Обсуждение: finding medians

Поиск
Список
Период
Сортировка

finding medians

От
Josh Burdick
Дата:
At the end of this message is some code I used to find medians.   It's kind of a hack, but approximately works, and
isintended as a 
 
somewhat awkward stopgap for people who need to use medians.  It 
illustrates the limitations of the current aggregate function setup, 
which works so nicely for avg() and stddev().   I don't have any good solutions.  I tried using a float4[] to store 
each element as it's added, but I couldn't get array updates working in 
PL/PgSQL, so that didn't help.   Perhaps aggregate functions could be passed an array?  Or a cursor, 
pointing at the first line?  I'm not sure.
   Anyways, perhaps it'll be helpful.   Josh

-- 
Josh Burdick
jburdick@gradient.cis.upenn.edu
http://www.cis.upenn.edu/~jburdick



/* Implementing median-finding in "pure Postgres."  Does this by
copying data to a temporary table.
  A weakness of this code is that it uses sorting, instead of
Hoare's linear-time median algorithm.  Presumably sorting is
implemented so efficiently that it'll be faster than anything
written in PL/PgSQL.  (Although Hoare's algorithm implemented
in C would be faster than either.)
  BUG: this isn't properly set up to deal with multiple users.
For example, if A computes a median, then B could read the data
from the median_tmp table.  Possibly you could fiddle with
transaction isolation levels, or add a user field to median_tmp,
or something else complicated, to prevent this, but for now I'm
not worrying about this.
  Written by Josh Burdick (jburdick@gradient.cis.upenn.edu).
Anyone can use this under the same license as Postgres.
  20020524, jtb: started. */

drop aggregate median(float4);
drop table median_tmp;
drop sequence median_id;
drop index median_tmp_median_id;
drop function median_sfunc_float4(bigint, float4);
drop function median_finalfunc_float4(bigint);

create sequence median_id;
create table median_tmp ( median_id int, x float4
);
create index median_tmp_median_id on median_tmp(median_id);

create function median_sfunc_float4
(bigint, float4) returns bigint as '

insert into median_tmp
values (case when $1 = 0 then nextval(''median_id'') else $1 end, $2);

select currval(''median_id'');

' language 'SQL';

create function median_finalfunc_float4
(bigint) returns float4 as '
declare

i bigint;
n bigint;
c refcursor;
m float4;
m1 float4;

begin

n := (select count(*) from median_tmp where median_id = $1);

open c for select x from median_tmp where median_id = $1 order by x;

for i in 1..((n+1)/2) loop fetch c into m;
end loop;

/* if n is even, fetch the next value, and average the two */
if (n % int8(2) = int8(0)) then fetch c into m1; m := (m + m1) / 2;
end if;

delete from median_tmp where median_id = $1;

return m;

end
' language 'plpgsql';

create aggregate median ( basetype = float4, stype = bigint, initcond = 0, sfunc = median_sfunc_float4, finalfunc =
median_finalfunc_float4
);








Re: finding medians

От
Josh Berkus
Дата:
Josh,

>     At the end of this message is some code I used to find medians.
>     It's kind of a hack, but approximately works, and is intended as a
> somewhat awkward stopgap for people who need to use medians.  It
> illustrates the limitations of the current aggregate function setup,
> which works so nicely for avg() and stddev().

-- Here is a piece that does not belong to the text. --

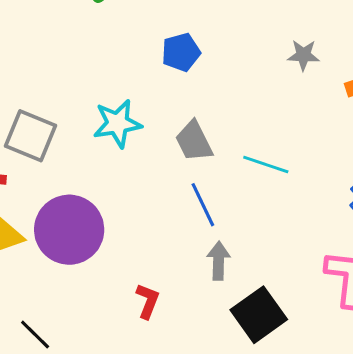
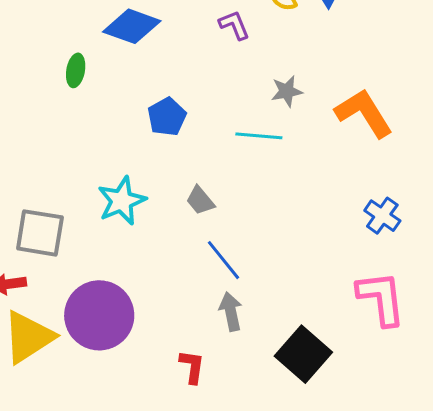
gray trapezoid: (194, 141) -> (200, 200), size x0.7
cyan line: (266, 165) -> (259, 136), moved
gray arrow: (219, 261) -> (231, 312), moved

Actually, finding the median is one of the classic SQL problems.  You can't do
it without 2 passes through the data set, disallowing the use of traditional
aggregate functions.  Joe Celko has half a chapter devoted to various methods
of finding the median.

Can I talk you into submitting your code to Techdocs?  I'd love to have it
somewhere where it won't get buried in the mailing list archives.

--
-Josh Berkus



Re: finding medians

От
"Dann Corbit"
Дата:
ACK!  Sorting to find a median is criminal.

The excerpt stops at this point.